You can also use logic if you want to combine multiple conditions.
df.query("GR > 100 and GR < 110")
Which returns an even smaller dataframe with just 7,763 rows
If you want to look for a specific string value, like Anhydrite within this dataset you need to modify our query method and chain a few methods together.
df.query("LITH.str.contains('Anhydrite')")
This will return any row where the LITH column contains the word Anhydrite
This can also be used if the string contains special characters such as the WELL column within our dataframe which has backslashes and dashes:
df.query("WELL.str.contains('15/9-13') and GROUP.str.contains('ZECHSTEIN GP.')")
eval()
The eval() method within Python is a powerful tool when it comes to evaluating arbitrary Python expressions on columns within the same dataframe.
This means you can take columns from a dataframe and carry out arithmetic calculations by providing a string expression.
For example, you could subtract a value of 100 from the GR column:
df.eval('GR-100')
Which returns
If you wanted to place this calculation in a new column you need to call upon pd.eval
and pass in the expression followed by the target dataframe.

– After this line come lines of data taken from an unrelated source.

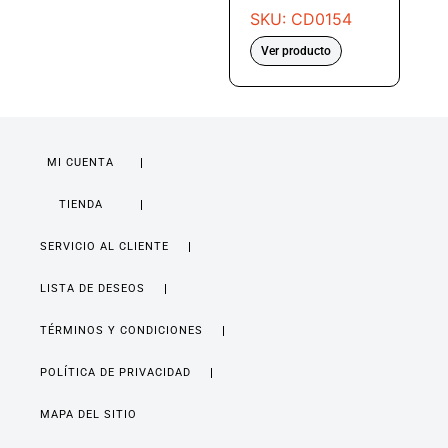
SKU: CD0154
Ver producto
MI CUENTA
TIENDA
SERVICIO AL CLIENTE
LISTA DE DESEOS
TÉRMINOS Y CONDICIONES
POLÍTICA DE PRIVACIDAD
MAPA DEL SITIO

pd.eval('GR_TEST = df.GR - 100', target=df)
A common calculation within petrophysics is to calculate the volume of clay present within a formation. To do this sort of calculation you just extend the expression:
pd.eval('CLAYVOL = ((df.GR - 20)/(200-10))', target=df)
Which creates a new column called CLAYVOL
If you were doing a proper petrophysical analysis you would need to consider the selected parameters based on multiple formations or depth ranges. The above illustrates a quick method of carrying out the calculation.
map()
If you have a situation where we need to match up values from an object such as a dictionary or substitute values within a dataframe with another value, we can use the map function.
This function can only be applied along a single column within a dataframe or on a Pandas Series.
With this data example, we can create a new column containing a numeric code based on the text string. This can be achieved using another dataframe or with a dictionary.
If using the dictionary as a reference you first need to create one or load one. This example uses a simple one that has been quickly created.
lith_dict = {'Shale':1,
'Sandstone':2,
'Sandstone/Shale':3,
'Limestone':4,
'Tuff':5,
'Marl':6,
'Anhydrite':7,
'Dolomite':8,
'Chalk':9,
'Coal':10,
'Halite':11}
Next, you would create a new column, for example, LITH_CODE.
You then call upon the LITH column and apply the .map
function, which contains the dictionary created above.
df['LITH_CODE'] = df['LITH'].map(lith_dict)
When you call upon the dataframe you now have the new column with the lithology code mapped to the correct lithology.
Summary
Pandas is an incredible library, that allows users to visualise, transform and analyse data in a very intuitive way. This article has covered some of the lesser-known features and methods, many of which may be new to you if you are just starting out on your data science journey. Understanding these will help you leverage the power of pandas to improve your data analysis skills.